Will trabalha em um restaurante de fast-food para nas ajudar nas finanças e lá ela conhece Bo, um garoto calado, lindo e encantador que olha para a garota de maneira muito interessada. E ela, uma jovem com vontades e hormônios à flor da pele, acaba se rendendo à atração que já vinha brotando há algum tempo. As coisas se complicam quando essa atração se transforma em um sentimento mais profundo, virando a vida de Will de cabeça para baixo, já que agora ela é obrigada a enfrentar inúmeras questões que antes não passavam por sua cabeça. Afinal, por que um cara tão bonito como Bo estaria interessado por uma menina gorda? E o que as pessoas iriam pensar se visse eles juntos? Apenas o toque do rapaz a faz sentir repulsa e duvidar de sua própria confiança e autoestima, um problema que antes não era presente.

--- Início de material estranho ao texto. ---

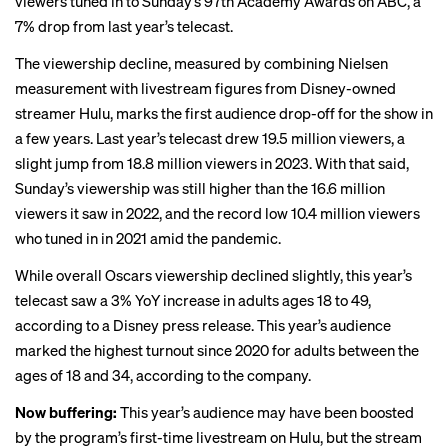
viewers tuned in to Sunday’s 97th Academy Awards on ABC, a
7% drop from last year’s telecast.
The viewership decline, measured by combining Nielsen
measurement with livestream figures from Disney-owned
streamer Hulu, marks the first audience drop-off for the show in
a few years. Last year’s telecast drew 19.5 million viewers, a
slight jump from 18.8 million viewers in 2023. With that said,
Sunday’s viewership was still higher than the 16.6 million
viewers it saw in 2022, and the record low 10.4 million viewers
who tuned in in 2021 amid the pandemic.
While overall Oscars viewership declined slightly, this year’s
telecast saw a 3% YoY increase in adults ages 18 to 49,
according to a Disney press release. This year’s audience
marked the highest turnout since 2020 for adults between the
ages of 18 and 34, according to the company.
Now buffering:
This year’s audience may have been boosted
by the program’s first-time
livestream
on Hulu, but the stream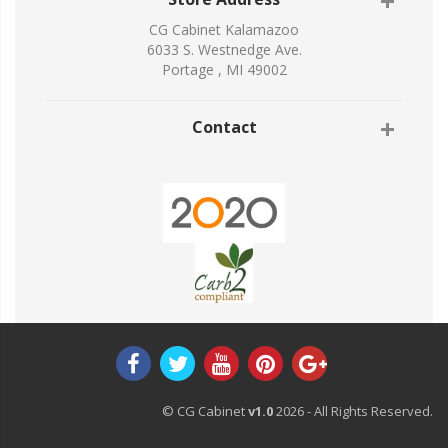
CG Cabinet Kalamazoo
6033 S. Westnedge Ave.
Portage , MI 49002
Contact
© CG Cabinet
v1.0
2026 - All Rights Reserved.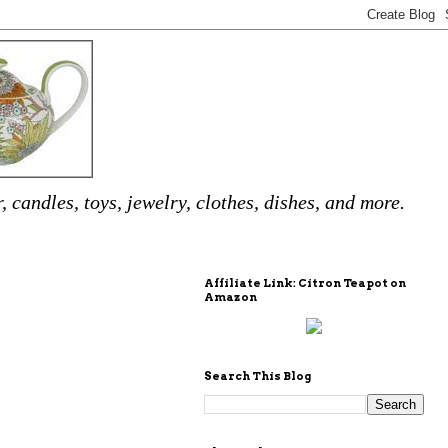
 candles, toys, jewelry, clothes, dishes, and more.
Affiliate Link: Citron Teapot on
Amazon
Search This Blog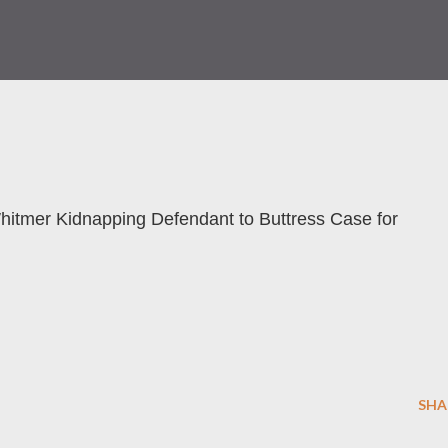
hitmer Kidnapping Defendant to Buttress Case for
SHA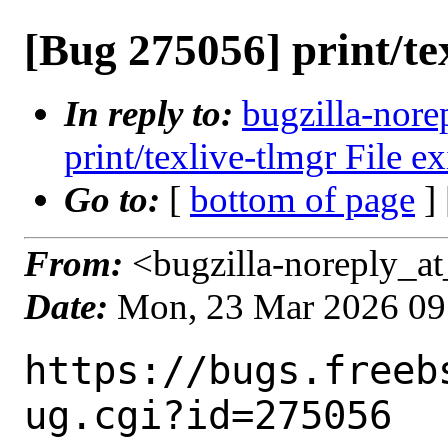
[Bug 275056] print/tex
In reply to:
bugzilla-nore
print/texlive-tlmgr File ex
Go to:
[
bottom of page
]
From:
<bugzilla-noreply_at
Date:
Mon, 23 Mar 2026 09
https://bugs.freeb
ug.cgi?id=275056
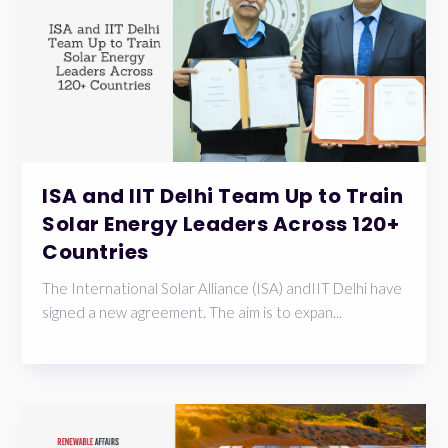
ISA and IIT Delhi Team Up to Train
Solar Energy Leaders Across 120+
Countries
The International Solar Alliance (ISA) andIIT Delhi have
signed a new agreement. The aim is to expan...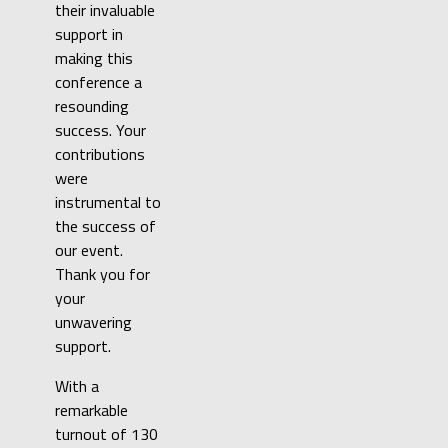
their invaluable
support in
making this
conference a
resounding
success. Your
contributions
were
instrumental to
the success of
our event.
Thank you for
your
unwavering
support.
With a
remarkable
turnout of 130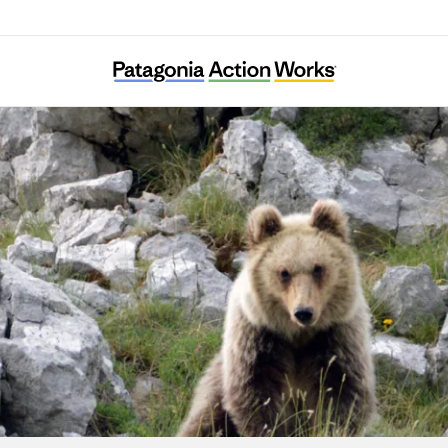
Salviamo l’Orso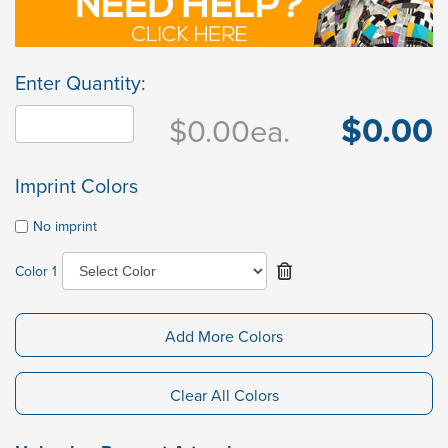
Enter Quantity:
$0.00
$0.00
ea.
Imprint Colors
No imprint
Color 1
Add More Colors
Clear All Colors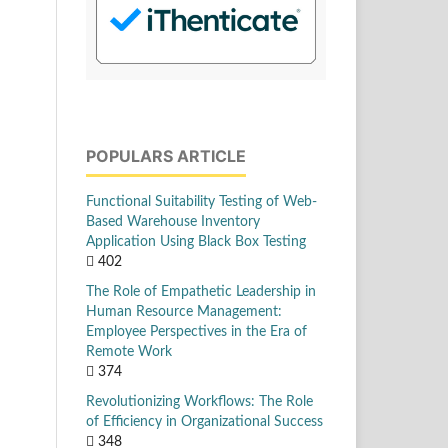
POPULARS ARTICLE
Functional Suitability Testing of Web-
Based Warehouse Inventory
Application Using Black Box Testing
402
The Role of Empathetic Leadership in
Human Resource Management:
Employee Perspectives in the Era of
Remote Work
374
Revolutionizing Workflows: The Role
of Efficiency in Organizational Success
348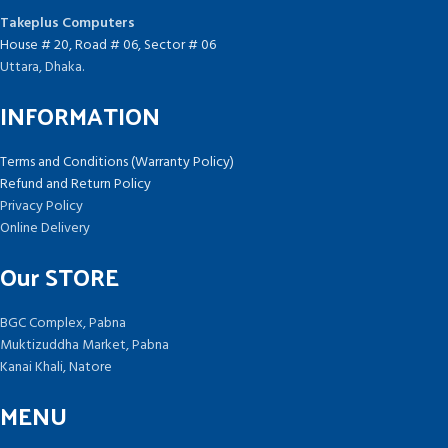
Takeplus Computers
House # 20, Road # 06, Sector # 06
Uttara, Dhaka.
INFORMATION
Terms and Conditions (Warranty Policy)
Refund and Return Policy
Privacy Policy
Online Delivery
Our STORE
BGC Complex, Pabna
Muktizuddha Market, Pabna
Kanai Khali, Natore
MENU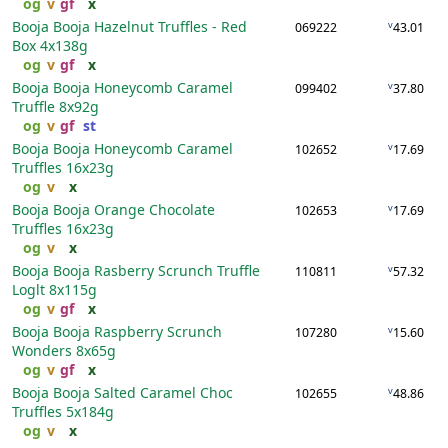
og
v
gf
x
Booja Booja Hazelnut Truffles - Red
v
069222
43.01
Box
4x138g
og
v
gf
x
Booja Booja Honeycomb Caramel
v
099402
37.80
Truffle
8x92g
og
v
gf
st
Booja Booja Honeycomb Caramel
v
102652
17.69
Truffles
16x23g
og
v
x
Booja Booja Orange Chocolate
v
102653
17.69
Truffles
16x23g
og
v
x
Booja Booja Rasberry Scrunch Truffle
v
110811
57.32
Loglt
8x115g
og
v
gf
x
Booja Booja Raspberry Scrunch
v
107280
15.60
Wonders
8x65g
og
v
gf
x
Booja Booja Salted Caramel Choc
v
102655
48.86
Truffles
5x184g
og
v
x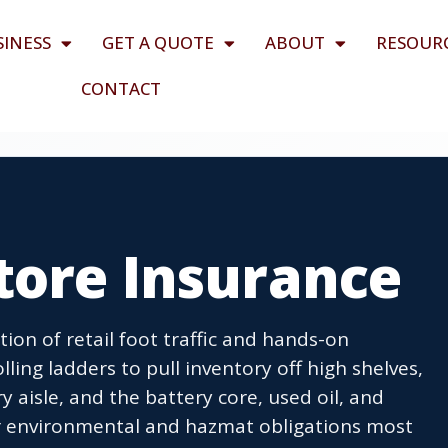
SINESS
GET A QUOTE
ABOUT
RESOUR
CONTACT
tore Insurance
tion of retail foot traffic and hands-on
ling ladders to pull inventory off high shelves,
y aisle, and the battery core, used oil, and
er environmental and hazmat obligations most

Dumplin’ é uma história real, com elementos que tomam dimensões muito mais profundas quando lembramos que foi escrita por uma mulher gorda. A autora retrata muito bem esse conflito interno, pois embora Will se mostre confiante com o próprio corpo e com sua imagem, ela é insegura, duvida de si mesma, e mesmo que não ache necessário emagrecer para ser feliz, ela não é imune ao julgamento alheio. Apesar de ainda haver momentos doces, não espere um romance água com açúçar. Essa é uma história sobre empoderamento e representatividade.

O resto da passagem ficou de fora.